Спиридон в черном пиджаке, который стоял на нем коробом, точно седелка на корове, — посиживал на переднем сиденье возле сына, который и вел «Ниву». На заднем сиденье, без умолку, наперебой поминая яравнинское житье-бытье, шумно вздыхая, сидели две мужние Спиридоновы дочки, приехавшие погостить к отцу-матери. Пожили городские гостеньки у родителей, сбегали по ягоды, грибы, навестили в Сосново-Озерске тулдунских подружек и, наконец, стали упрашивать Петра, чтобы свозил в Яравну. Может быть, и не решились бы — чего уж там, Господи, смотреть, коль ничего не осталось от бедной заимки — но отец настоял, чуя, что когда еще выпадет случай навестить дедову могилку, когда еще сможет уломать Петра, чтоб отвез на заимку. А тут девки прилипли к брату: свози да свози, тот и не смог отказать городским гостенькам.
Лишь миновали былую поскотину, мягко покатили по замуравевшему проселку — а ведь улица была, вдоль и поперек исхожена, испета и оплакана — сестры, запричитали, уставившись в окошки, за которыми уплывали и охлестывали машину тонкие осинки и березки.
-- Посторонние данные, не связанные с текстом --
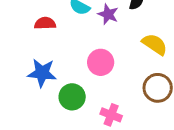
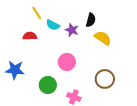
yellow semicircle: (155, 44) -> (103, 38), moved
blue star: (42, 73) -> (15, 70), moved

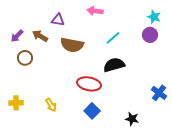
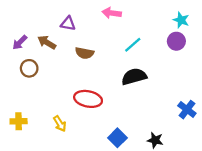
brown semicircle: (72, 45) -> (85, 53), size x0.7
red ellipse: (89, 84) -> (88, 99), moved
blue square: (92, 111) -> (117, 138), moved

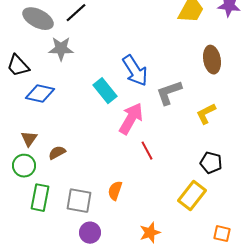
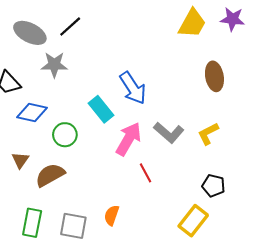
gray L-shape: (169, 93) -> (169, 133), moved, turned -120
brown semicircle: (57, 153) -> (50, 175), size x1.6
green circle: (24, 166) -> (65, 135), moved

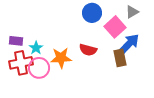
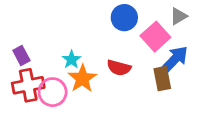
purple rectangle: (16, 41) -> (21, 56), turned 56
cyan star: (36, 48) -> (72, 60), moved
orange star: (61, 58) -> (82, 79), turned -30

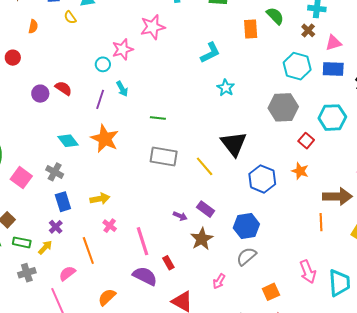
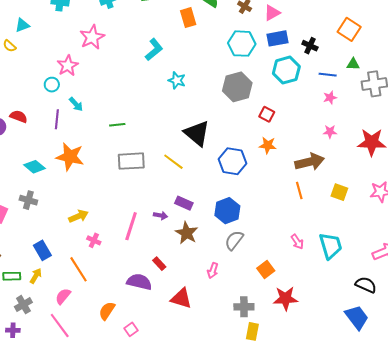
cyan hexagon: (332, 118) -> (286, 70), moved
blue rectangle: (63, 202) -> (42, 250), moved
purple cross: (56, 227) -> (13, 330), moved, turned -32
pink line: (143, 241) -> (131, 226), moved, turned 48
pink arrow: (308, 272) -> (297, 242), size x0.7

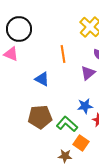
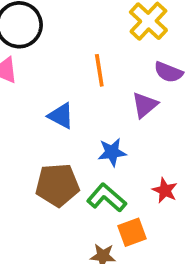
blue star: (85, 106) -> (112, 152), moved
orange square: (81, 143) -> (132, 232), turned 35

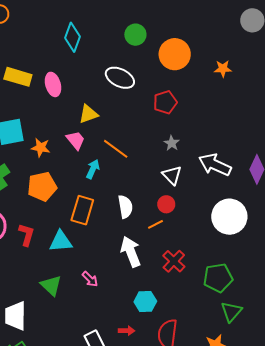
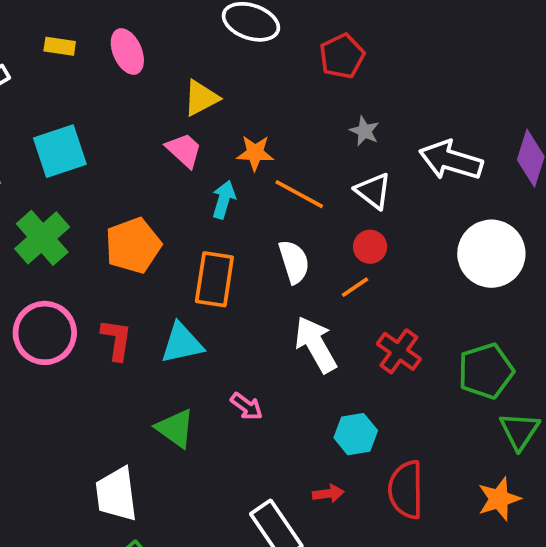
yellow rectangle: (18, 77) -> (60, 46), size x0.6
orange star: (41, 148) -> (255, 153), moved
orange line: (116, 149) -> (299, 194), moved

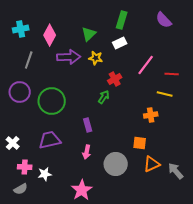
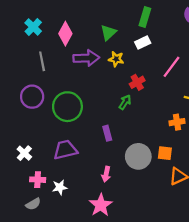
cyan cross: (21, 29) -> (33, 27), turned -35
gray line: (29, 60) -> (42, 61), turned -30
pink arrow: (87, 152) -> (106, 174), moved
gray circle: (116, 164) -> (138, 156), moved

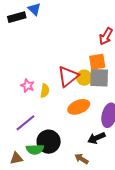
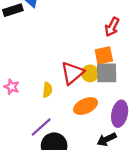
pink star: (27, 86) -> (12, 87), moved
purple line: (25, 123) -> (41, 127), moved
А когда миновали свою бывшую усадьбу, ныне цветущую сиреневыми кустами иван-чая, сестры в голос завыли.
У Спиридона, как ни тужился, ни крепился, а тоже в глубоких, морошных глазницах засветились слезы. Даже Петр посерел опухшим, багровым лицом, и по набрякшим скулам запохаживали взад-вперед тугие желваки; задергался, точно в тике, правый глаз и тяжелее набухли синеватые мешки под глазами. Он крепче ухватился за баранку, злее и настырнее уставился в стекло, за которым вырастали миражами яравнинские избы и бараки, а подле счерневших листвяничных венцов бесплотными тенями маячили рыбаки, укочевавшие с озерища или, как дед Хап, давно уже отчалившие к засиневшим осенним небесам.
На скалистом берегу озера спешились. Вышли гости, потыкались туда-сюда среди чащобного березнячка и осинничка, пошарахались из стороны в сторону, запинаясь о притаенные в белесом ковыле, полусгнившие кресты и тумбочки, и лишь по обломанной листвяничной сушине — она неожиданно озарила Спиридонову память — отыскали могилку деда Ждана. Сестры, от роду мокроглазые, жалостливые, опять дружно заголосили. И вопили даже не по своему прадеду — помнили его мутно, ощущением сухого, теплого покоя и ласки — они плакали все по той же родимой заимке, где до обидного быстро пролетело раздольное, лесное и озерное малолетство, где осели, поросли наглухо быльем и ромашкой, словно канувшие заимские дворы, наивные и блажные девчоночьи мечты.